What is being asked
Examine the material below. Gather every line in which the string "Colocation" appears.

Given information
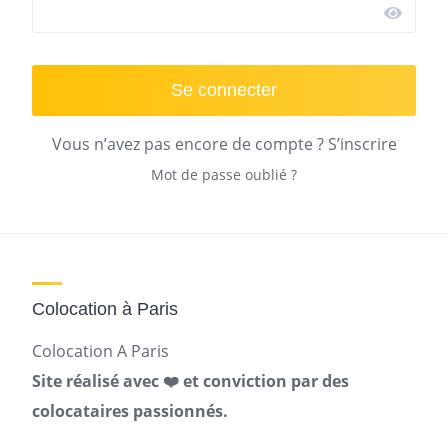
Se connecter
Vous n’avez pas encore de compte ?
S’inscrire
Mot de passe oublié ?
Colocation à Paris
Colocation A Paris
Site réalisé avec ❤️ et conviction par des
colocataires passionnés.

Problem solution
Colocation à Paris
Colocation A Paris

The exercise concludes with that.